Un’eredità importante per Santiago Castro: in attesa di capire se il suo approdo andrà in porto, il giovane attaccante cresciuto nel Velez Sarsfield andrebbe a inserirsi degli attaccanti argentini che hanno vestito il giallorosso. Come il primo straniero in assoluto della storia della Roma, quell’Arturo Chini Luduena (italianizzato da Ludueña) che tra il 1927 e il 1934 mise a referto 61 reti in 180 presenze. Dopo di lui ci fu il “Corsaro Nero” Enrique Guaita, autentica macchina da gol capace di mettere a segno 43 reti in 63 gare, prima di scappare (assieme ai connazionali Stagnaro e Scopelli) per paura di essere chiamato in guerra in Etiopia dall’esercito italiano. 

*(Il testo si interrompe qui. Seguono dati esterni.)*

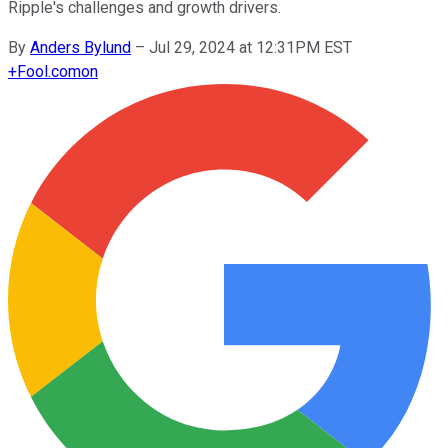
Ripple's challenges and growth drivers.
By
Anders Bylund
–
Jul 29, 2024 at 12:31PM EST
+
Fool.com
on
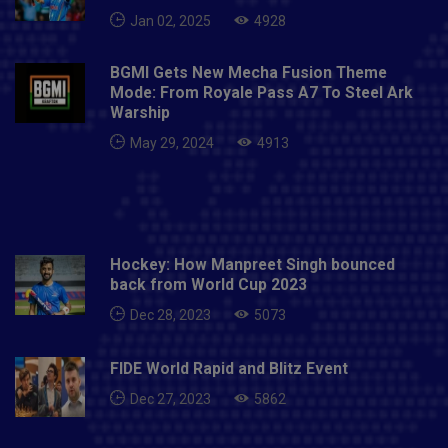
(wk/C), Mandeep Singh, Chris Gayle, Nicholas Pooran,
Jan 02, 2025
4928
Glenn Maxwell, Deepak Hooda, Chris Jordan, Murugan
Ashwin, Ravi Bishnoi, Mohammed Shami, Arshdeep
Singh, Mayank Agarwal, Karun Nair, Krishnappa
BGMI Gets New Mecha Fusion Theme
Mode: From Royale Pass A7 To Steel Ark
Gowtham, James Neesham, Sheldon Cottrell,
Warship
Sarfaraz Khan, Hardus Viljoen, Jagadeesha Suchith,
Ishan Porel, Mujeeb Ur Rahman, Tajinder Singh,
May 29, 2024
4913
Darshan Nalkande, Simran Singh, Harpreet Brar.Read
More About: IPL 2020, CSK VS MI PREDICTED
PLAYING XIS
Hockey: How Manpreet Singh bounced
back from World Cup 2023
Dec 28, 2023
5073
FIDE World Rapid and Blitz Event
Dec 27, 2023
5862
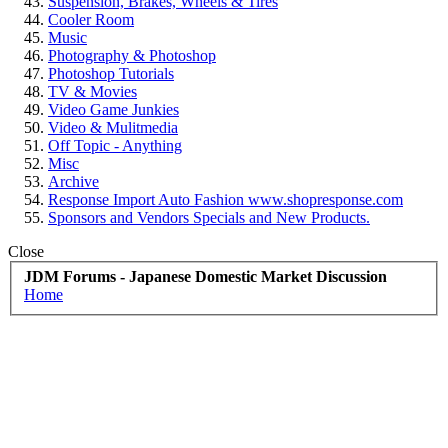
Suspension, Brakes, Wheels & Tires
Cooler Room
Music
Photography & Photoshop
Photoshop Tutorials
TV & Movies
Video Game Junkies
Video & Mulitmedia
Off Topic - Anything
Misc
Archive
Response Import Auto Fashion www.shopresponse.com
Sponsors and Vendors Specials and New Products.
Close
JDM Forums - Japanese Domestic Market Discussion
Home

Il legame con tra la Roma e l’Argentina, del resto, è sempre stato stretto, soprattutto per quanto concerne gli attaccanti: c’era un po’ di Albiceleste nel primo Scudetto giallorosso, con Miguel Angel Pantò a fare da partner perfetto per Amadei e Krieziu; e c’è tanta Albiceleste anche dando uno sguardo alla top ten dei migliori marcatori romanisti di sempre. Al sesto posto “Piedone” Manfredini, 104 centri in 164 gare: il centravanti contribuì con i suoi gol alla conquista della Coppa delle Fiere nel 1960-61 e della Coppa Italia nel 1963-64. All’ottavo posto dei bomber all-time c’è invece Abel Balbo, protagonista negli Anni 90 e nei primi 2000: 182 presenze e 82 gol per lui, che andò via nel 1998, ma tornò nel 2000, portando con sé il connazionale Gabriel Omar Batistuta. Al “Re Leone” bastò una sola stagione per fare la differenza: i suoi 20 gol contribuirono alla conquista del terzo tricolore. Purtroppo, già dalla seconda stagione l’età e gli acciacchi si fecero sentire. 

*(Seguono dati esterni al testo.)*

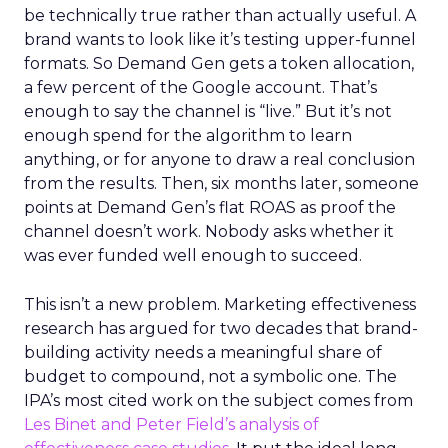
be technically true rather than actually useful. A
brand wants to look like it’s testing upper-funnel
formats. So Demand Gen gets a token allocation,
a few percent of the Google account. That’s
enough to say the channel is “live.” But it’s not
enough spend for the algorithm to learn
anything, or for anyone to draw a real conclusion
from the results. Then, six months later, someone
points at Demand Gen’s flat ROAS as proof the
channel doesn’t work. Nobody asks whether it
was ever funded well enough to succeed.
This isn’t a new problem. Marketing effectiveness
research has argued for two decades that brand-
building activity needs a meaningful share of
budget to compound, not a symbolic one. The
IPA’s most cited work on the subject comes from
Les Binet and Peter Field’s analysis of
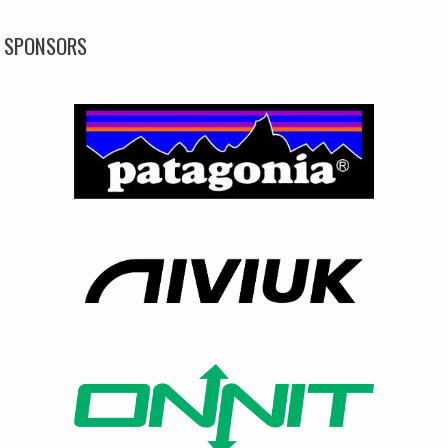
SPONSORS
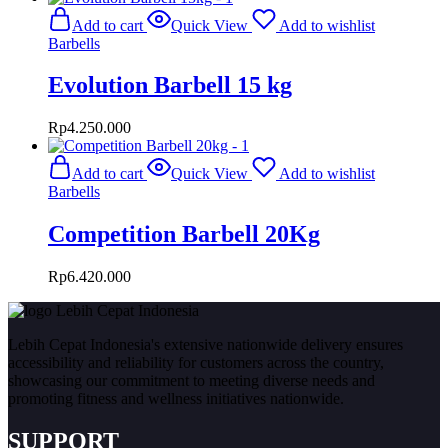
Add to cart
Quick View
Add to wishlist
Barbells
Evolution Barbell 15 kg
Rp
4.250.000
Add to cart
Quick View
Add to wishlist
Barbells
Competition Barbell 20Kg
Rp
6.420.000
Lebih Cepat Indonesia's extensive nationwide delivery ensures
accessibility and reliability for customers across the country,
showcasing our commitment to meeting diverse needs and
promoting fitness and wellness initiatives nationwide.
SUPPORT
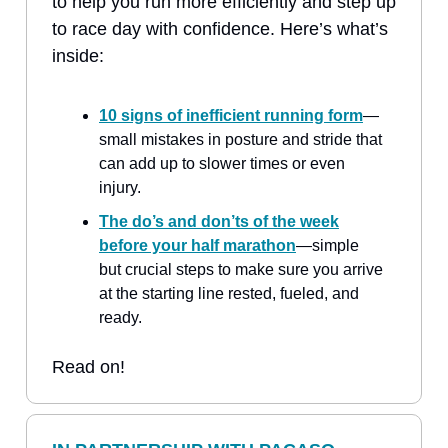
to help you run more efficiently and step up
to race day with confidence. Here’s what’s
inside:
10 signs of inefficient running form
—
small mistakes in posture and stride that
can add up to slower times or even
injury.
The do’s and don’ts of the week
before your half marathon
—simple
but crucial steps to make sure you arrive
at the starting line rested, fueled, and
ready.
Read on!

Tra gol e talento, la Roma ha continuato a ballare il tango con Caniggia e Perotti, Lamela e Osvaldo, ma non sono mancate le meteore - Bartelt e Pastore su tutti. Nell’estate 2022 arriva la “Joya”, Paulo Dybala, fresco di rinnovo contrattuale per un altro anno: finora l’ex bianconero ha totalizzato 139 presenze, condite da 45 gol. Se la trattativa andrà a buon fine, Paulo sarà raggiunto nella Capitale da Castro: uno che, più che ballare il tango, ama lottare e fare a sportellate con le difese avversarie. Proprio quello che serve.